Each transport layer has a different set of keyword arguments for overriding
default behavior. If you specify a keyword argument that is *not* supported
by the transport layer being used, smart_open will ignore that argument and
log a warning message.
S3 (for details, see :mod:`smart_open.s3` and :func:`smart_open.s3.open`):
buffer_size: int, optional
The buffer size to use when performing I/O.
min_part_size: int, optional
The minimum part size for multipart uploads. For writing only.
session: object, optional
The S3 session to use when working with boto3.

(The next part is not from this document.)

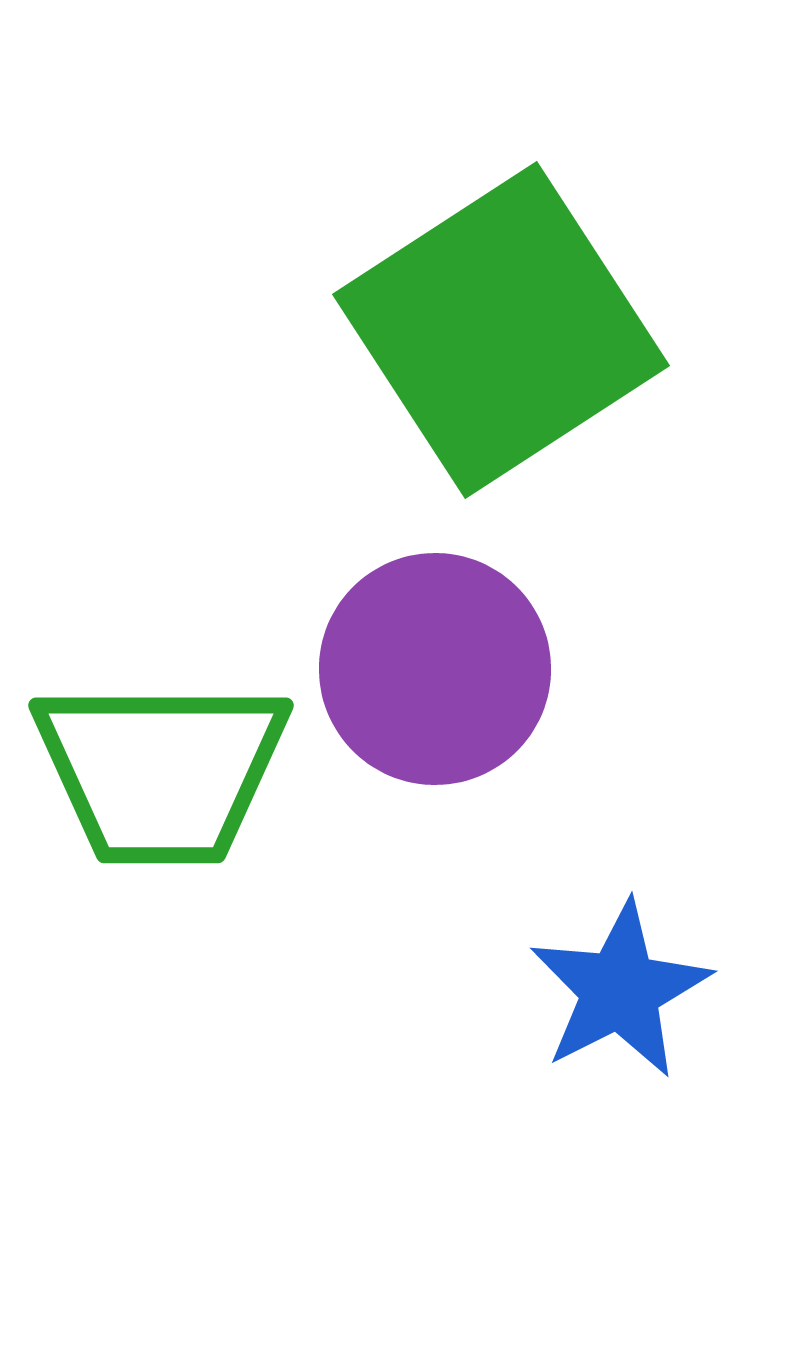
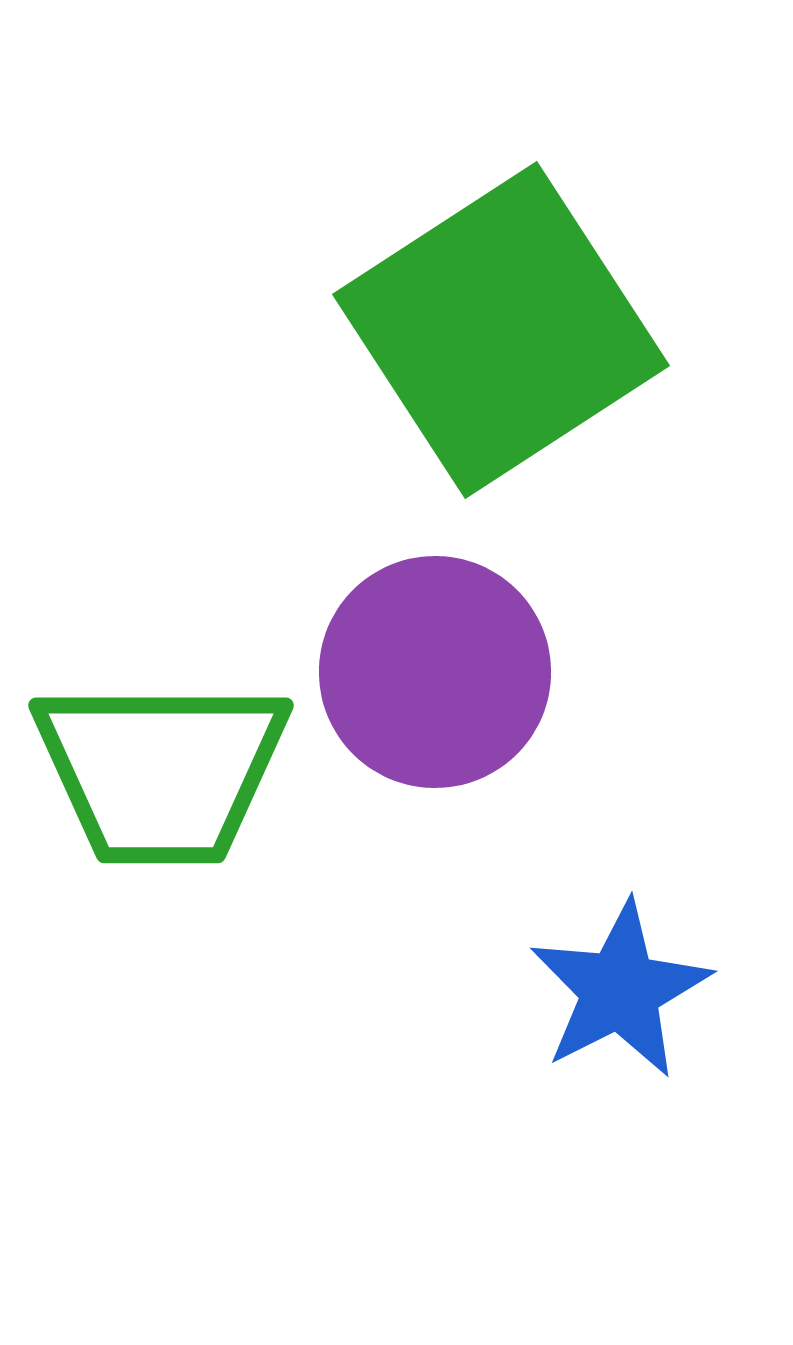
purple circle: moved 3 px down
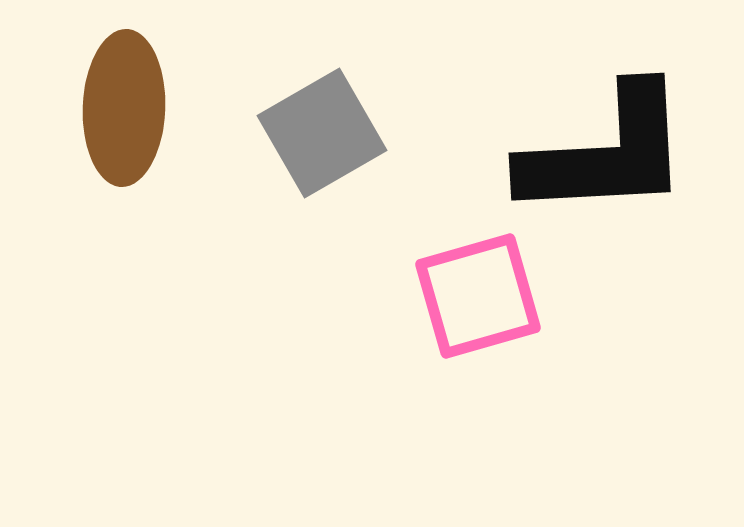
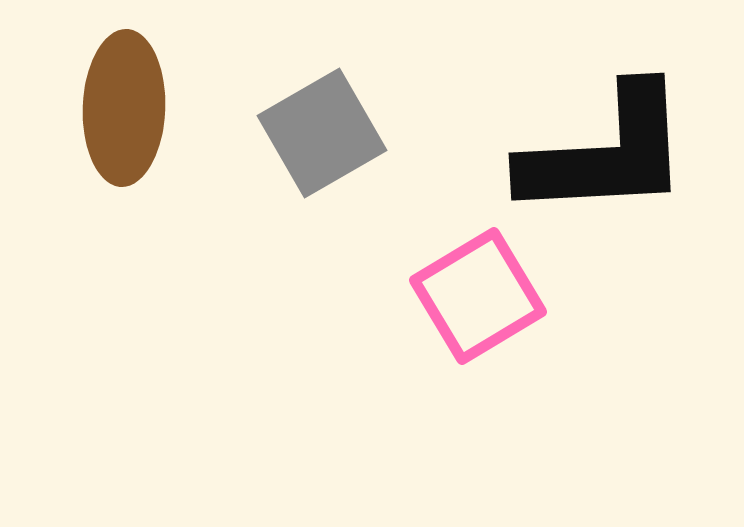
pink square: rotated 15 degrees counterclockwise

resource_kwargs: dict, optional
Keyword arguments to use when accessing the S3 resource for reading or writing.
multipart_upload_kwargs: dict, optional
Additional parameters to pass to boto3's initiate_multipart_upload function.
For writing only.
HTTP (for details, see :mod:`smart_open.http` and :func:`smart_open.http.open`):
kerberos: boolean, optional
If True, will attempt to use the local Kerberos credentials
user: str, optional
The username for authenticating over HTTP
password: str, optional
The password for authenticating over HTTP
WebHDFS (for details, see :mod:`smart_open.webhdfs` and :func:`smart_open.webhdfs.open`):
min_part_size: int, optional
For writing only.
SSH (for details, see :mod:`smart_open.ssh` and :func:`smart_open.ssh.open`):
mode: str, optional
The mode to use for opening the file.
host: str, optional
The hostname of the remote machine. May not be None.
user: str, optional
The username to use to login to the remote machine.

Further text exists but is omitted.